Exercise aim »
Without including any picture, transcribe the entries below word for word.

Available data »

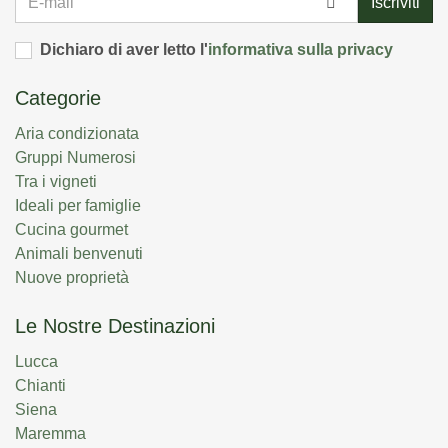
Iscriviti
mail
Dichiaro di aver letto l'
informativa sulla privacy
Categorie
Aria condizionata
Gruppi Numerosi
Tra i vigneti
Ideali per famiglie
Cucina gourmet
Animali benvenuti
Nuove proprietà
Le Nostre Destinazioni
Lucca
Chianti
Siena
Maremma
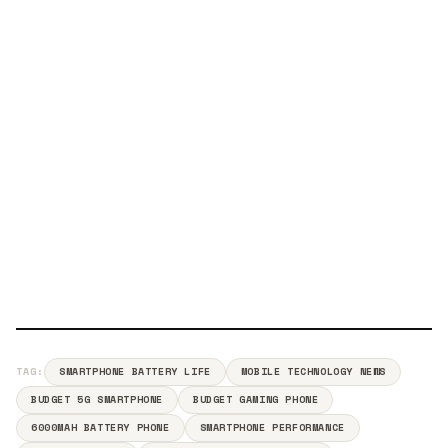
TAG:
SMARTPHONE BATTERY LIFE
MOBILE TECHNOLOGY NEWS
BUDGET 5G SMARTPHONE
BUDGET GAMING PHONE
6000MAH BATTERY PHONE
SMARTPHONE PERFORMANCE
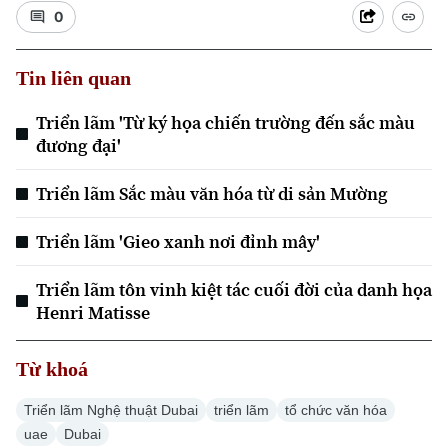
0
Tin liên quan
Triển lãm 'Từ ký họa chiến trường đến sắc màu
Xu hướng
đương đại'
Triển lãm Sắc màu văn hóa từ di sản Mường
Triển lãm 'Gieo xanh nơi đỉnh mây'
Triển lãm tôn vinh kiệt tác cuối đời của danh họa
Henri Matisse
Từ khoá
Triển lãm Nghệ thuật Dubai
triển lãm
tổ chức văn hóa
uae
Dubai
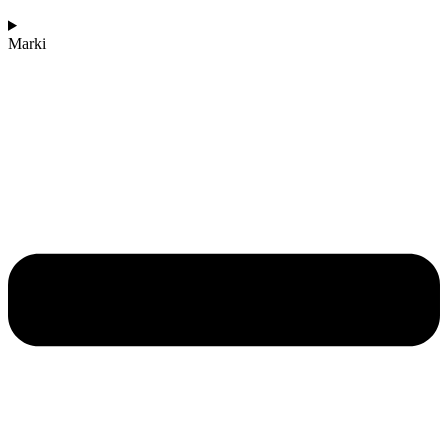
Marki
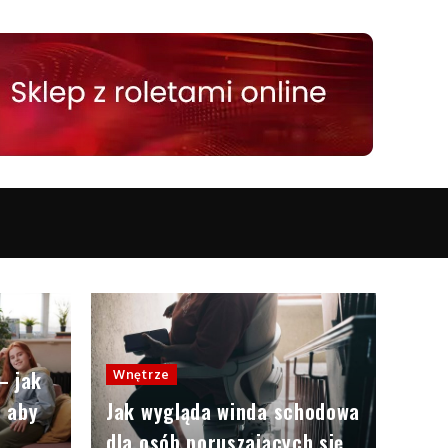
– jak
Wnętrze
e aby
Jak wygląda winda schodowa
dla osób poruszających się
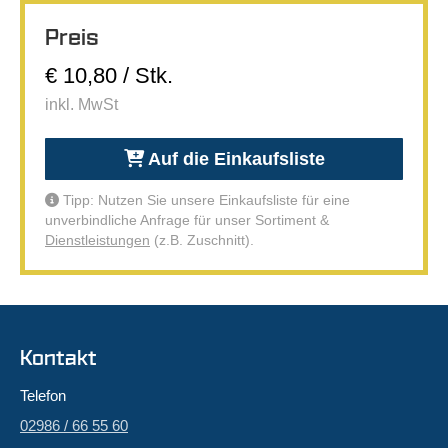
Preis
€ 10,80 / Stk.
inkl. MwSt
Auf die Einkaufsliste
Tipp: Nutzen Sie unsere Einkaufsliste für eine
unverbindliche Anfrage für unser Sortiment &
Dienstleistungen
(z.B. Zuschnitt).
Kontakt
Telefon
02986 / 66 55 60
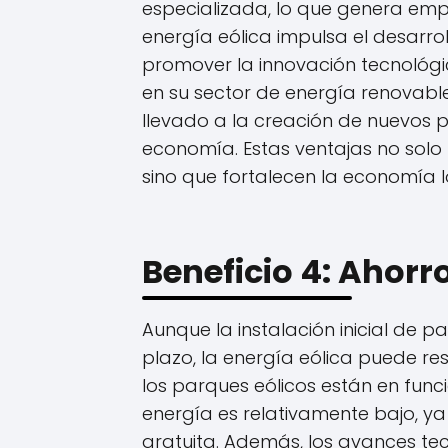
especializada, lo que genera emp
energía eólica impulsa el desarro
promover la innovación tecnológi
en su sector de energía renovable
llevado a la creación de nuevos p
economía. Estas ventajas no solo 
sino que fortalecen la economía l
Beneficio 4: Ahorr
Aunque la instalación inicial de p
plazo, la energía eólica puede res
los parques eólicos están en func
energía es relativamente bajo, ya
gratuita. Además, los avances tecn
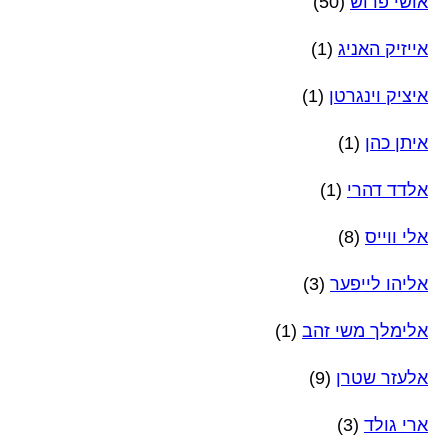
אושי פרוש
(50)
אייזיק האניג
(1)
איציק וינגרטן
(1)
איתן כהן
(1)
אלדד דהרי
(1)
אלי ווייס
(8)
אליהו לייפער
(3)
אלימלך משי זהב
(1)
אלעזר שטרן
(9)
ארי גולד
(3)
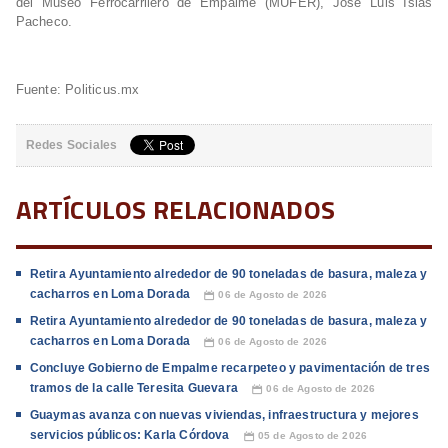
del Museo Ferrocarrilero de Empalme (MUFER), José Luis Islas
Pacheco.
Fuente: Politicus.mx
Redes Sociales
ARTÍCULOS RELACIONADOS
Retira Ayuntamiento alrededor de 90 toneladas de basura, maleza y
cacharros en Loma Dorada
06 de Agosto de 2026
📅
Retira Ayuntamiento alrededor de 90 toneladas de basura, maleza y
cacharros en Loma Dorada
06 de Agosto de 2026
📅
Concluye Gobierno de Empalme recarpeteo y pavimentación de tres
tramos de la calle Teresita Guevara
06 de Agosto de 2026
📅
Guaymas avanza con nuevas viviendas, infraestructura y mejores
servicios públicos: Karla Córdova
05 de Agosto de 2026
📅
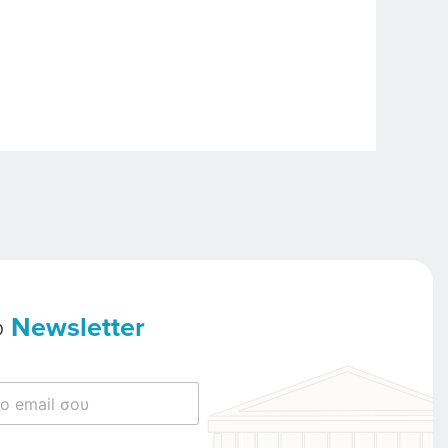
ο
Newsletter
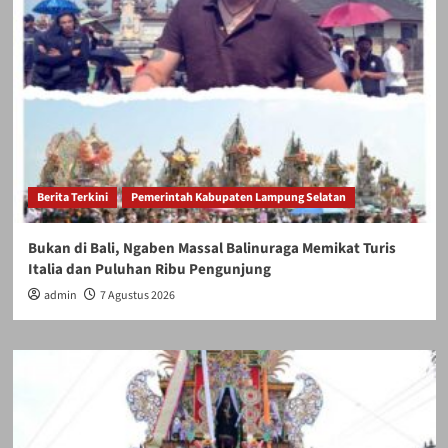
Berita Terkini
Pemerintah Kabupaten Lampung Selatan
Bukan di Bali, Ngaben Massal Balinuraga Memikat Turis
Italia dan Puluhan Ribu Pengunjung
admin
7 Agustus 2026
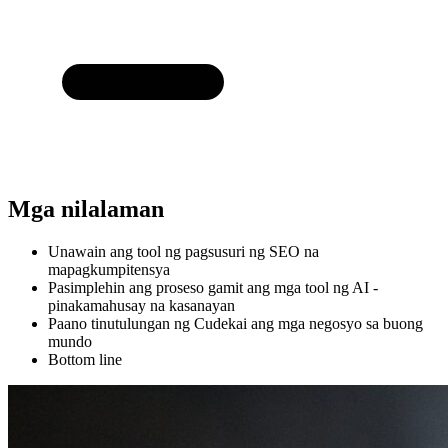
Mga nilalaman
Unawain ang tool ng pagsusuri ng SEO na
mapagkumpitensya
Pasimplehin ang proseso gamit ang mga tool ng AI -
pinakamahusay na kasanayan
Paano tinutulungan ng Cudekai ang mga negosyo sa buong
mundo
Bottom line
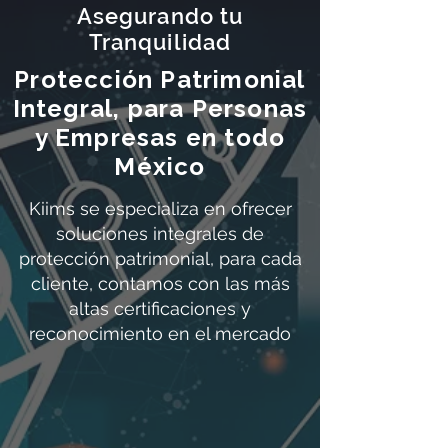
Asegurando tu
Tranquilidad
Protección Patrimonial
Integral, para Personas
y Empresas en todo
México
Kiims se especializa en ofrecer
soluciones integrales de
protección patrimonial, para cada
cliente, contamos con las más
altas certificaciones y
reconocimiento en el mercado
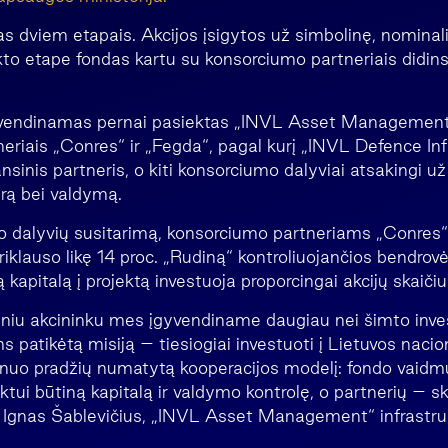
 dviem etapais. Akcijos įsigytos už simbolinę, nominali
to etape fondas kartu su konsorciumo partneriais didin
yvendinamas pernai pasiektas „INVL Asset Management
eriais „Conres“ ir „Fegda“, pagal kurį „INVL Defence In
nansinis partneris, o kiti konsorciumo dalyviai atsakingi už
ūrą bei valdymą.
 dalyvių susitarimą, konsorciumo partneriams „Conres“
riklauso likę 14 proc. „Rudiną“ kontroliuojančios bendrovė
 kapitalą į projektą investuoja proporcingai akcijų skaičiui
niu akcininku mes įgyvendiname daugiau nei šimto inves
s patikėtą misiją – tiesiogiai investuoti į Lietuvos naci
 nuo pradžių numatytą kooperacijos modelį: fondo vaid
jektui būtiną kapitalą ir valdymo kontrolę, o partnerių – 
ko Ignas Šablevičius, „INVL Asset Management“ infrastru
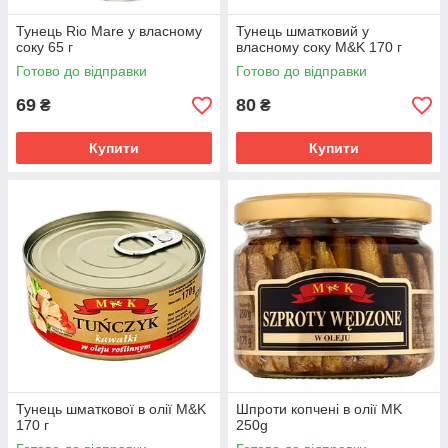
Тунець Rio Mare у власному
Тунець шматковий у
соку 65 г
власному соку M&K 170 г
Готово до відправки
Готово до відправки
69
80
₴
₴
Купити
Купити
Тунець шматкової в олії M&K
Шпроти копчені в олії MK
170 г
250g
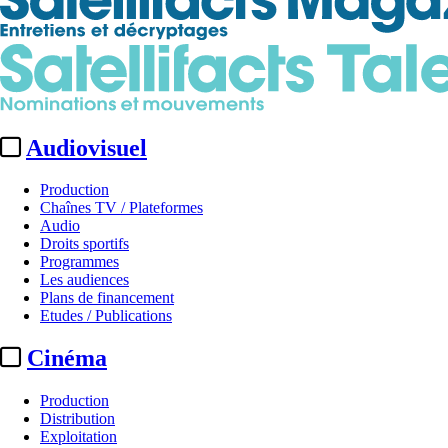
Audiovisuel
Production
Chaînes TV / Plateformes
Audio
Droits sportifs
Programmes
Les audiences
Plans de financement
Etudes / Publications
Cinéma
Production
Distribution
Exploitation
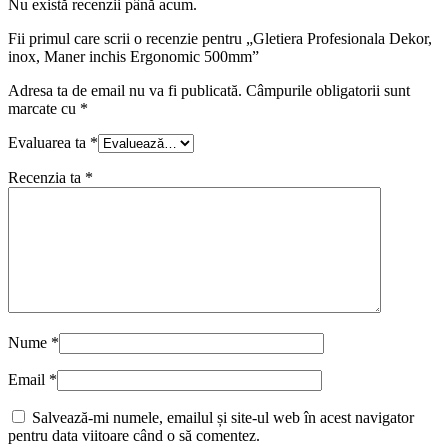
Nu există recenzii până acum.
Fii primul care scrii o recenzie pentru „Gletiera Profesionala Dekor,
inox, Maner inchis Ergonomic 500mm”
Adresa ta de email nu va fi publicată.
Câmpurile obligatorii sunt
marcate cu
*
Evaluarea ta
*
Recenzia ta
*
Nume
*
Email
*
Salvează-mi numele, emailul și site-ul web în acest navigator
pentru data viitoare când o să comentez.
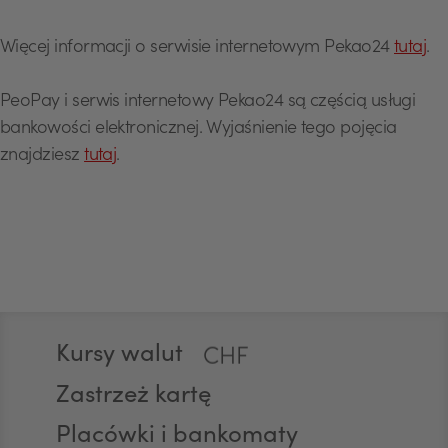
Więcej informacji o serwisie internetowym Pekao24
tutaj
.
PeoPay i serwis internetowy Pekao24 są częścią usługi
USD
bankowości elektronicznej. Wyjaśnienie tego pojęcia
znajdziesz
tutaj
.
EUR
GBP
Stopka
Kursy walut
CHF
Zastrzeż kartę
Placówki i bankomaty
AED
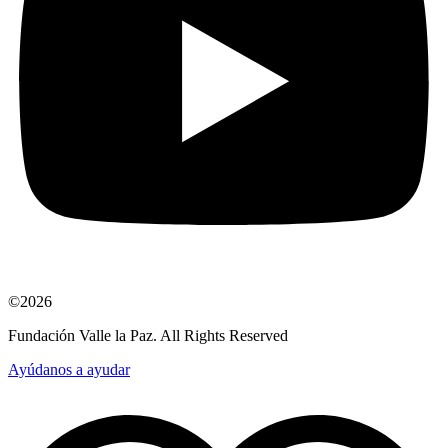
©2026
Fundación Valle la Paz. All Rights Reserved
Ayúdanos a ayudar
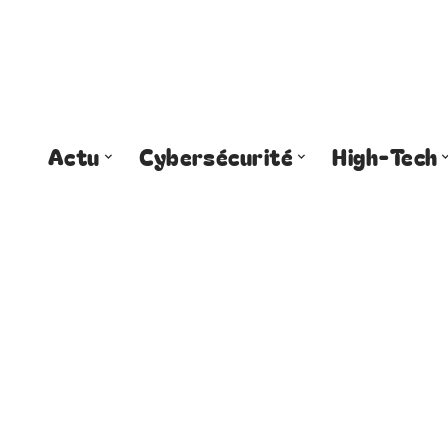
Actu
Cybersécurité
High-Tech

Reply »
Iscriviti
mail
Dichiaro di aver letto l'
informativa sulla privacy
Categorie
Aria condizionata
Gruppi Numerosi
Tra i vigneti
Ideali per famiglie
Cucina gourmet
Animali benvenuti
Nuove proprietà
Le Nostre Destinazioni
Lucca
Chianti
Siena
Maremma
TAG:
SMARTPHONE BATTERY LIFE
MOBILE TECHNOLOGY NEWS
BUDGET 5G SMARTPHONE
BUDGET GAMING PHONE
6000MAH BATTERY PHONE
SMARTPHONE PERFORMANCE
0
Tin liên quan
Triển lãm 'Từ ký họa chiến trường đến sắc màu
Xu hướng
đương đại'
Triển lãm Sắc màu văn hóa từ di sản Mường
Triển lãm 'Gieo xanh nơi đỉnh mây'
Triển lãm tôn vinh kiệt tác cuối đời của danh họa
Henri Matisse
Từ khoá
Triển lãm Nghệ thuật Dubai
triển lãm
tổ chức văn hóa
uae
Dubai
Marki
– jak
Wnętrze
e aby
Jak wygląda winda schodowa
dla osób poruszających się
Preis
€ 10,80 / Stk.
inkl. MwSt
Auf die Einkaufsliste
Tipp: Nutzen Sie unsere Einkaufsliste für eine
unverbindliche Anfrage für unser Sortiment &
Dienstleistungen
(z.B. Zuschnitt).
Kontakt
Telefon
02986 / 66 55 60
especializada, lo que genera emp
energía eólica impulsa el desarro
promover la innovación tecnológi
en su sector de energía renovable
llevado a la creación de nuevos p
economía. Estas ventajas no solo 
sino que fortalecen la economía l
Beneficio 4: Ahorr
Aunque la instalación inicial de p
plazo, la energía eólica puede res
los parques eólicos están en func
energía es relativamente bajo, ya
gratuita. Además, los avances tecn
אושי פרוש
(50)
אייזיק האניג
(1)
איציק וינגרטן
(1)
איתן כהן
(1)
אלדד דהרי
(1)
אלי ווייס
(8)
אליהו לייפער
(3)
אלימלך משי זהב
(1)
אלעזר שטרן
(9)
ארי גולד
(3)
del Museo Ferrocarrilero de Empalme (MUFER), José Luis Islas
Pacheco.
Fuente: Politicus.mx
Redes Sociales
ARTÍCULOS RELACIONADOS
Retira Ayuntamiento alrededor de 90 toneladas de basura, maleza y
cacharros en Loma Dorada
06 de Agosto de 2026
📅
Retira Ayuntamiento alrededor de 90 toneladas de basura, maleza y
cacharros en Loma Dorada
06 de Agosto de 2026
📅
Concluye Gobierno de Empalme recarpeteo y pavimentación de tres
tramos de la calle Teresita Guevara
06 de Agosto de 2026
📅
Guaymas avanza con nuevas viviendas, infraestructura y mejores
servicios públicos: Karla Córdova
05 de Agosto de 2026
📅
ο
Newsletter
Berita Terkini
Pemerintah Kabupaten Lampung Selatan
Bukan di Bali, Ngaben Massal Balinuraga Memikat Turis
Italia dan Puluhan Ribu Pengunjung
admin
7 Agustus 2026
Mga nilalaman
Unawain ang tool ng pagsusuri ng SEO na
mapagkumpitensya
Pasimplehin ang proseso gamit ang mga tool ng AI -
pinakamahusay na kasanayan
Paano tinutulungan ng Cudekai ang mga negosyo sa buong
mundo
Bottom line
Asegurando tu
Tranquilidad
Protección Patrimonial
Integral, para Personas
y Empresas en todo
México
Kiims se especializa en ofrecer
soluciones integrales de
protección patrimonial, para cada
cliente, contamos con las más
altas certificaciones y
reconocimiento en el mercado
 dviem etapais. Akcijos įsigytos už simbolinę, nominali
to etape fondas kartu su konsorciumo partneriais didin
yvendinamas pernai pasiektas „INVL Asset Management
eriais „Conres“ ir „Fegda“, pagal kurį „INVL Defence In
nansinis partneris, o kiti konsorciumo dalyviai atsakingi už
ūrą bei valdymą.
 dalyvių susitarimą, konsorciumo partneriams „Conres“
riklauso likę 14 proc. „Rudiną“ kontroliuojančios bendrovė
 kapitalą į projektą investuoja proporcingai akcijų skaičiui
niu akcininku mes įgyvendiname daugiau nei šimto inves
s patikėtą misiją – tiesiogiai investuoti į Lietuvos naci
 nuo pradžių numatytą kooperacijos modelį: fondo vaid
jektui būtiną kapitalą ir valdymo kontrolę, o partnerių – 
ko Ignas Šablevičius, „INVL Asset Management“ infrastru
Тунець Rio Mare у власному
Тунець шматковий у
соку 65 г
власному соку M&K 170 г
Готово до відправки
Готово до відправки
69
80
₴
₴
Купити
Купити
Тунець шматкової в олії M&K
Шпроти копчені в олії MK
170 г
250g
Audiovisuel
Production
Chaînes TV / Plateformes
Audio
Droits sportifs
Programmes
Les audiences
Plans de financement
Etudes / Publications
Cinéma
Production
Distribution
Exploitation
Nu există recenzii până acum.
Fii primul care scrii o recenzie pentru „Gletiera Profesionala Dekor,
inox, Maner inchis Ergonomic 500mm”
Adresa ta de email nu va fi publicată.
Câmpurile obligatorii sunt
marcate cu
*
Evaluarea ta
*
Recenzia ta
*
Nume
*
Email
*
Salvează-mi numele, emailul și site-ul web în acest navigator
pentru data viitoare când o să comentez.
Więcej informacji o serwisie internetowym Pekao24
tutaj
.
PeoPay i serwis internetowy Pekao24 są częścią usługi
USD
bankowości elektronicznej. Wyjaśnienie tego pojęcia
znajdziesz
tutaj
.
EUR
GBP
Stopka
Kursy walut
CHF
Zastrzeż kartę
Placówki i bankomaty
AED
©2026
Fundación Valle la Paz. All Rights Reserved
Ayúdanos a ayudar
Actu
Cybersécurité
High-Tech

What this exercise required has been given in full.